→ WHAT IS NEEDED:
Starting at the line that contains "Anti blokkeer systeem" and stopping at the line that contains "Jamaah Haji Selama", transcribe every line of the material below exactly; pictures stay out.

(AVAILABLE DATA)

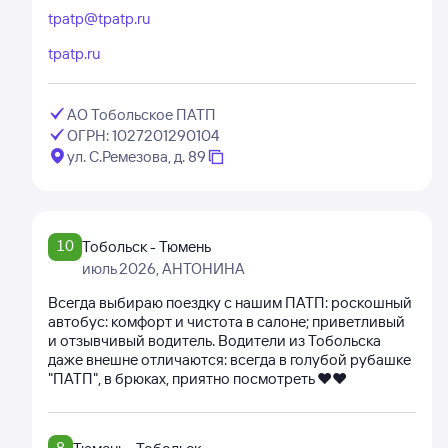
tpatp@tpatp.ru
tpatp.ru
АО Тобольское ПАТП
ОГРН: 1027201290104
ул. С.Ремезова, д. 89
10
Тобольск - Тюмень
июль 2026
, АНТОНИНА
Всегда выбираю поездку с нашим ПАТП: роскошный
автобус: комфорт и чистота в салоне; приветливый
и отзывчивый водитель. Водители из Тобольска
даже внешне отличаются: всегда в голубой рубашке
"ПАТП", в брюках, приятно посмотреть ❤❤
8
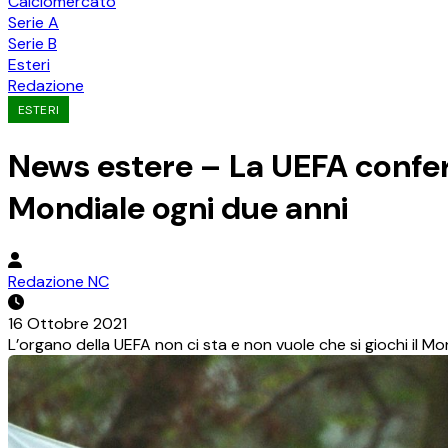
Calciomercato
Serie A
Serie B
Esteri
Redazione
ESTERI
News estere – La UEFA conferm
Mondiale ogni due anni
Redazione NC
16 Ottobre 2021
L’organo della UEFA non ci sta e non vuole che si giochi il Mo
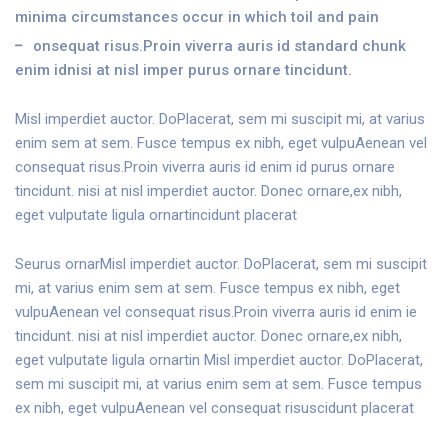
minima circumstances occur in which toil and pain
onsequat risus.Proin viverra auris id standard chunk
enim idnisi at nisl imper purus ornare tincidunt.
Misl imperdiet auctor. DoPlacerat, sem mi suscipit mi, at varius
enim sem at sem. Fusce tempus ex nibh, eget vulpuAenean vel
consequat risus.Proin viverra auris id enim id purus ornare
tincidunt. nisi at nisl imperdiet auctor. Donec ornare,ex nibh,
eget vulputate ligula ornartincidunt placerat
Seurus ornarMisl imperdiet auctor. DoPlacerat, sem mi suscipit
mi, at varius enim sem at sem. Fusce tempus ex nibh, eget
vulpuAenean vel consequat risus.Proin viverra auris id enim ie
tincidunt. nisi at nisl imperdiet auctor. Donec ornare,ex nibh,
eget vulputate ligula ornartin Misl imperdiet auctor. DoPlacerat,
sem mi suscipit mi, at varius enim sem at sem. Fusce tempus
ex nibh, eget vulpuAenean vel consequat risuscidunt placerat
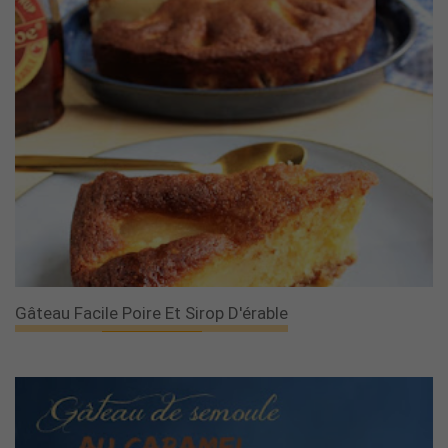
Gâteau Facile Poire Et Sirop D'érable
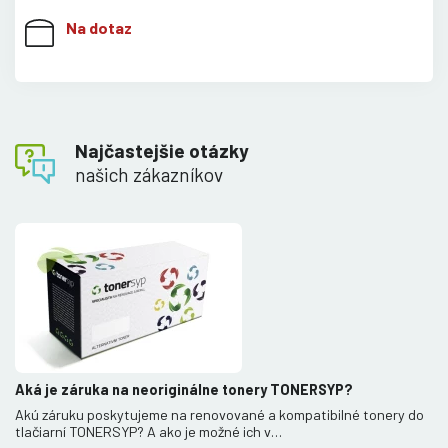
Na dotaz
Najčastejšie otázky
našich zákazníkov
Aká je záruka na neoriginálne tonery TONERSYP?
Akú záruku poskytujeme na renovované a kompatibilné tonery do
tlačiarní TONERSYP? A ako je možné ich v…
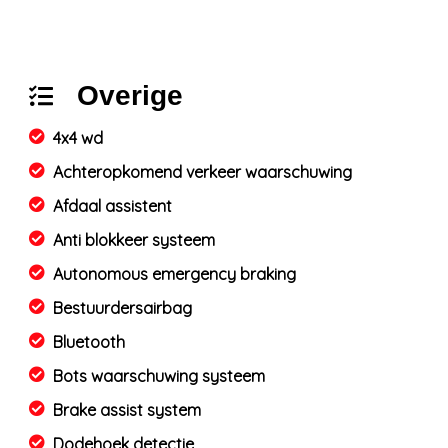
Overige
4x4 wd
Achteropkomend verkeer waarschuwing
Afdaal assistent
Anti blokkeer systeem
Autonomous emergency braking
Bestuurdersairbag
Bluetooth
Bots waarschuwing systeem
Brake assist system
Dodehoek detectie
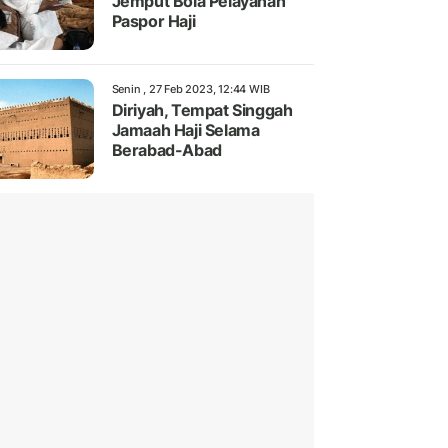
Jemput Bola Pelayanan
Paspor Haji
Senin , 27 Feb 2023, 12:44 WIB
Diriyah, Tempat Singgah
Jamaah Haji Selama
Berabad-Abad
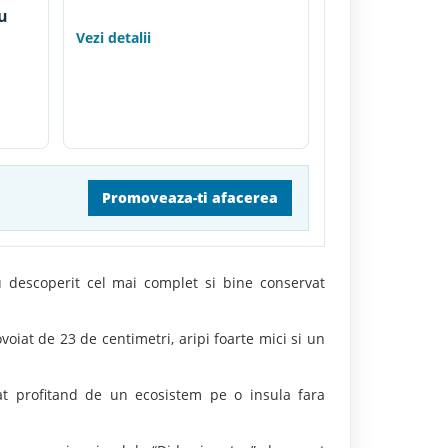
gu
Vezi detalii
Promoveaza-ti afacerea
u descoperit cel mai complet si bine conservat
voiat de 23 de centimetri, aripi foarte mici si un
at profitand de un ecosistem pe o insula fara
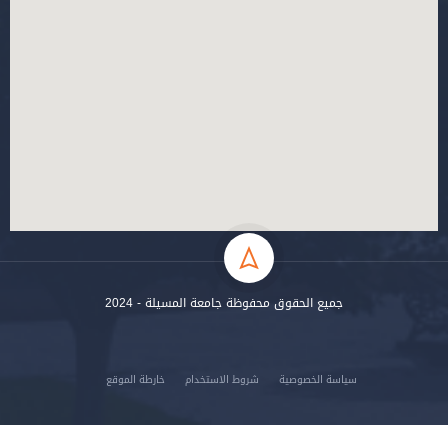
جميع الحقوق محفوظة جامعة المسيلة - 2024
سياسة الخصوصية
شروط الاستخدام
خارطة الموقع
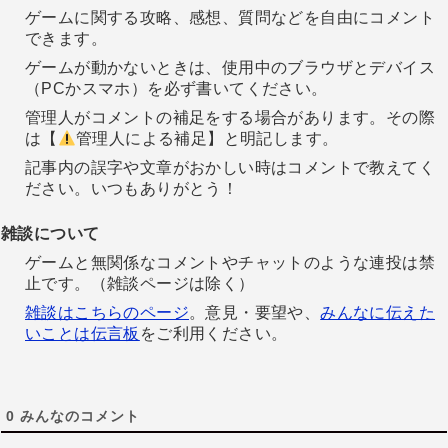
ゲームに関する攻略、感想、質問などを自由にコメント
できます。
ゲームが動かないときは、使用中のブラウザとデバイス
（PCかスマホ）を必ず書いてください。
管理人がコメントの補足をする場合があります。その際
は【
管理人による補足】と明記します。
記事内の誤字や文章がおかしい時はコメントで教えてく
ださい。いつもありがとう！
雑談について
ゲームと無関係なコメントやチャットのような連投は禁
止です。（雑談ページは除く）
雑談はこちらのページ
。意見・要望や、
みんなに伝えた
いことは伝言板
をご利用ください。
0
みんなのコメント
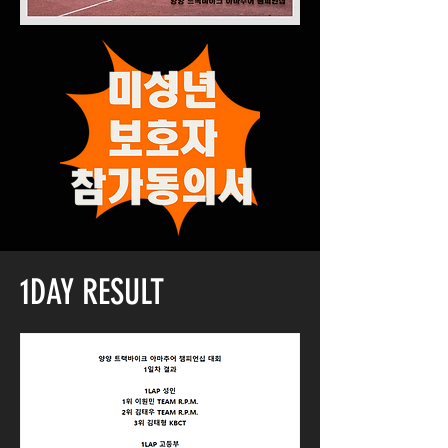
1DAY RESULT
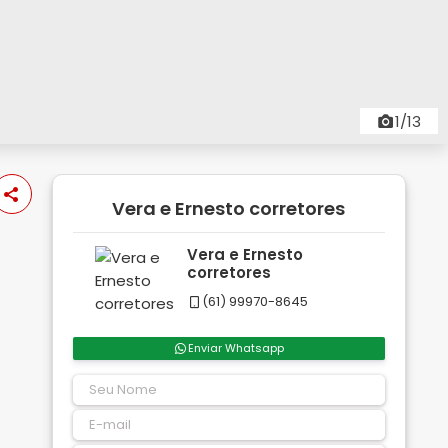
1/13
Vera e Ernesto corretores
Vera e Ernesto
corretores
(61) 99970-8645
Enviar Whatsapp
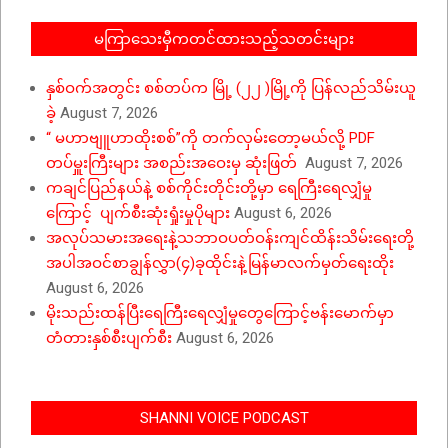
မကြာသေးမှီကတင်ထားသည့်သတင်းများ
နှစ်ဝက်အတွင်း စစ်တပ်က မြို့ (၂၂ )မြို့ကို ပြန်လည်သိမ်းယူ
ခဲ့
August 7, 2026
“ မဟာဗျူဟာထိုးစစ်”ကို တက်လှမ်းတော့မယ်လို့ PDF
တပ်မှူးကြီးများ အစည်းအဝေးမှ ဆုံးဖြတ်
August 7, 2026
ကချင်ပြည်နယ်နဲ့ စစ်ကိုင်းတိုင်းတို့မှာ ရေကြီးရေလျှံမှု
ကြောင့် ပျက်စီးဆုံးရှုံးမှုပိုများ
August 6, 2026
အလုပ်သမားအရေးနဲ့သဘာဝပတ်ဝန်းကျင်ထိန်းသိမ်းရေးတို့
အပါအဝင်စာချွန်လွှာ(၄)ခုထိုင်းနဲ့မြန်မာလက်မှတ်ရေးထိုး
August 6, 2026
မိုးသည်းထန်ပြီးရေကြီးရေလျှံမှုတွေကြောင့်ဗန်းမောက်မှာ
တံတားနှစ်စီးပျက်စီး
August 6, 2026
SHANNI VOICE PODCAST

(End AVAILABLE DATA)

→ SOLUTION TO THE EXERCISE:
Anti blokkeer systeem
Autonomous emergency braking
Bestuurdersairbag
Bluetooth
Bots waarschuwing systeem
Brake assist system
Dodehoek detectie
Jemput Bola Pelayanan
Paspor Haji
Senin , 27 Feb 2023, 12:44 WIB
Diriyah, Tempat Singgah
Jamaah Haji Selama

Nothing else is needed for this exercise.